(Saved data entries)
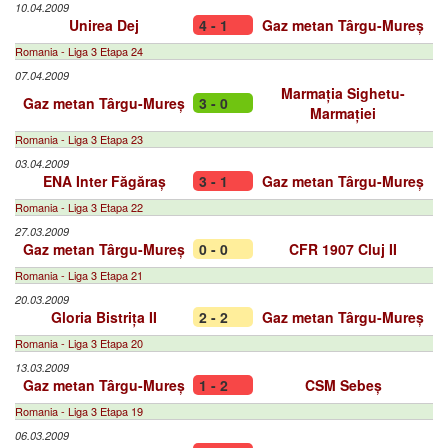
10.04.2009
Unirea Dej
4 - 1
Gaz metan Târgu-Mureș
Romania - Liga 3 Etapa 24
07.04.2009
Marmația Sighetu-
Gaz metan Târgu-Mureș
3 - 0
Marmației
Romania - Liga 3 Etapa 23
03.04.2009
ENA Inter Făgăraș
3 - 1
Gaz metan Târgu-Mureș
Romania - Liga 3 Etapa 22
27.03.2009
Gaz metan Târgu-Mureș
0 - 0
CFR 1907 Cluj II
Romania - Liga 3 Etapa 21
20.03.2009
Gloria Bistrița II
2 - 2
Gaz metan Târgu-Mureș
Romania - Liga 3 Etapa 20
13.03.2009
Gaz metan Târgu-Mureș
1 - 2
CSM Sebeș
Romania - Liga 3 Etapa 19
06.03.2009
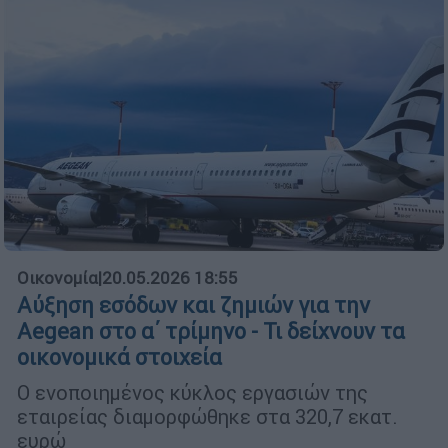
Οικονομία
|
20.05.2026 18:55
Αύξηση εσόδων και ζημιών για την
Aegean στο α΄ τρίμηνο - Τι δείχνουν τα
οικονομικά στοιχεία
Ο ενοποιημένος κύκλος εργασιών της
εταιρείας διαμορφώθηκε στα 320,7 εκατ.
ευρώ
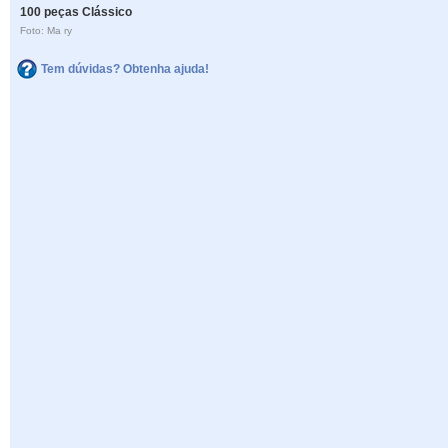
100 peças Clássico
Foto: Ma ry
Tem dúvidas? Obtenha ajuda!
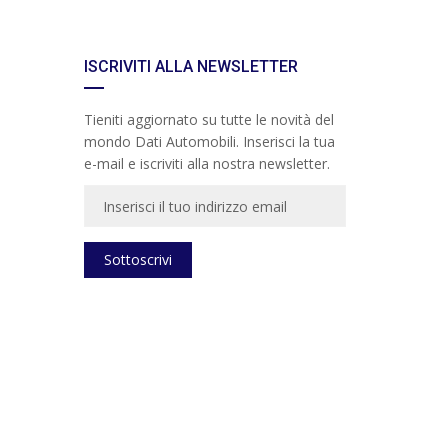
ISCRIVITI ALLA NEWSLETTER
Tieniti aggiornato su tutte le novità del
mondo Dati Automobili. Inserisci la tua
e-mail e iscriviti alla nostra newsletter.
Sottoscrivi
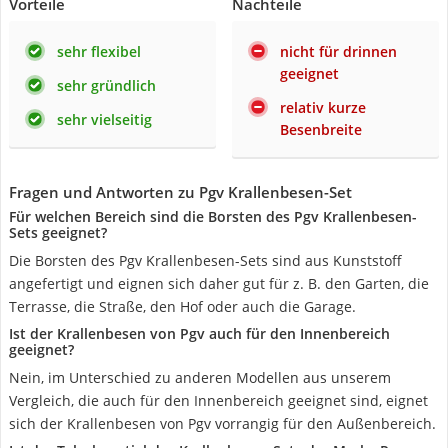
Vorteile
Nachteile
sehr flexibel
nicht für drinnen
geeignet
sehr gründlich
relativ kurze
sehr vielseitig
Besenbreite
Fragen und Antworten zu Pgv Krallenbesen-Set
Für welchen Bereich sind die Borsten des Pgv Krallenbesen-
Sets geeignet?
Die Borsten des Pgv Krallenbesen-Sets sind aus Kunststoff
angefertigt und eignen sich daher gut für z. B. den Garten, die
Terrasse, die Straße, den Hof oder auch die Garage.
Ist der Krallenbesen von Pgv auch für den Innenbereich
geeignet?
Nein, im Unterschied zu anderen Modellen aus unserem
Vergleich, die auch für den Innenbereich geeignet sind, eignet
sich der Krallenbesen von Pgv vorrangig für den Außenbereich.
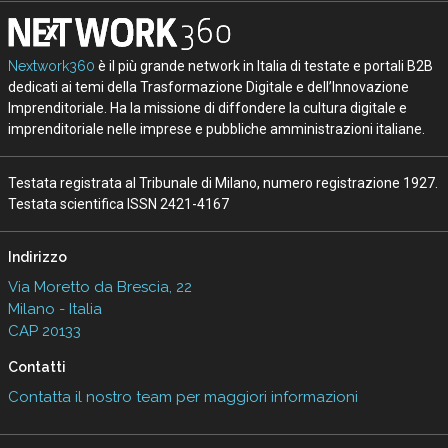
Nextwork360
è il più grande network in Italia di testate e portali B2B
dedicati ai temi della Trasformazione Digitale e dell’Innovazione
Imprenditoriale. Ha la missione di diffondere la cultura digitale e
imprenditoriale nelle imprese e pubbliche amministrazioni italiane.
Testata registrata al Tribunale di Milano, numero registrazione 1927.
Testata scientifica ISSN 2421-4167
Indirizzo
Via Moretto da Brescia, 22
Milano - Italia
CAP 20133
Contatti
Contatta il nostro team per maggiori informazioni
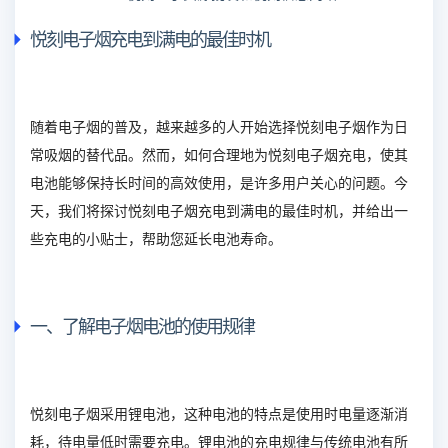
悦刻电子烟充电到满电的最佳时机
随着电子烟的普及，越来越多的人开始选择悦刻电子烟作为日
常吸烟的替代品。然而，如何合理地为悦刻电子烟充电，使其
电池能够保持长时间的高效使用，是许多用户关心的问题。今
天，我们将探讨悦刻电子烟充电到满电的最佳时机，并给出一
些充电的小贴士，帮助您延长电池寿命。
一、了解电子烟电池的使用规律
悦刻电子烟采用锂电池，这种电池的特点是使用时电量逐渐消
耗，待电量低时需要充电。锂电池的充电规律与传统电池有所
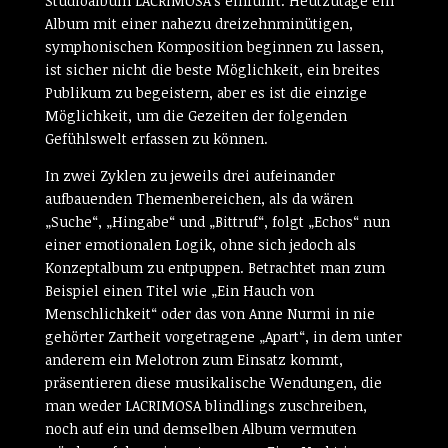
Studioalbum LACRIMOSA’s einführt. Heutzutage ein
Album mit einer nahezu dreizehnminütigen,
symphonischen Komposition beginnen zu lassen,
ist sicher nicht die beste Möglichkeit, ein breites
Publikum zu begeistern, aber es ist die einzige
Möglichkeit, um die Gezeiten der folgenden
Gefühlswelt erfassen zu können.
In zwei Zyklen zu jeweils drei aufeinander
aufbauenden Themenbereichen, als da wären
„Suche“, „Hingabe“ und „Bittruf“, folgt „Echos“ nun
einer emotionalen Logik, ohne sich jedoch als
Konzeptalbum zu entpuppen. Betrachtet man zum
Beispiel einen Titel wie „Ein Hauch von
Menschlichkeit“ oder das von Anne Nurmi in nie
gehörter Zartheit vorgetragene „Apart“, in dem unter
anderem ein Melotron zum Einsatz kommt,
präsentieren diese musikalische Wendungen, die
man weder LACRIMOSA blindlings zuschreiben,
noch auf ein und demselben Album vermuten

Aim of the exercise → Would you output only the span of the records above that opens with the line containing "angefertigt und eignen" and closes with the line containing "man weder LACRIMOSA", ends included and pictures dropped?

Response below →
angefertigt und eignen sich daher gut für z. B. den Garten, die
Terrasse, die Straße, den Hof oder auch die Garage.
Ist der Krallenbesen von Pgv auch für den Innenbereich
geeignet?
Nein, im Unterschied zu anderen Modellen aus unserem
Vergleich, die auch für den Innenbereich geeignet sind, eignet
sich der Krallenbesen von Pgv vorrangig für den Außenbereich.
Nextwork360
è il più grande network in Italia di testate e portali B2B
dedicati ai temi della Trasformazione Digitale e dell’Innovazione
Imprenditoriale. Ha la missione di diffondere la cultura digitale e
imprenditoriale nelle imprese e pubbliche amministrazioni italiane.
Testata registrata al Tribunale di Milano, numero registrazione 1927.
Testata scientifica ISSN 2421-4167
Indirizzo
Via Moretto da Brescia, 22
Milano - Italia
CAP 20133
Contatti
Contatta il nostro team per maggiori informazioni
悦刻电子烟充电到满电的最佳时机
随着电子烟的普及，越来越多的人开始选择悦刻电子烟作为日
常吸烟的替代品。然而，如何合理地为悦刻电子烟充电，使其
电池能够保持长时间的高效使用，是许多用户关心的问题。今
天，我们将探讨悦刻电子烟充电到满电的最佳时机，并给出一
些充电的小贴士，帮助您延长电池寿命。
一、了解电子烟电池的使用规律
悦刻电子烟采用锂电池，这种电池的特点是使用时电量逐渐消
耗，待电量低时需要充电。锂电池的充电规律与传统电池有所
Studioalbum LACRIMOSA’s einführt. Heutzutage ein
Album mit einer nahezu dreizehnminütigen,
symphonischen Komposition beginnen zu lassen,
ist sicher nicht die beste Möglichkeit, ein breites
Publikum zu begeistern, aber es ist die einzige
Möglichkeit, um die Gezeiten der folgenden
Gefühlswelt erfassen zu können.
In zwei Zyklen zu jeweils drei aufeinander
aufbauenden Themenbereichen, als da wären
„Suche“, „Hingabe“ und „Bittruf“, folgt „Echos“ nun
einer emotionalen Logik, ohne sich jedoch als
Konzeptalbum zu entpuppen. Betrachtet man zum
Beispiel einen Titel wie „Ein Hauch von
Menschlichkeit“ oder das von Anne Nurmi in nie
gehörter Zartheit vorgetragene „Apart“, in dem unter
anderem ein Melotron zum Einsatz kommt,
präsentieren diese musikalische Wendungen, die
man weder LACRIMOSA blindlings zuschreiben,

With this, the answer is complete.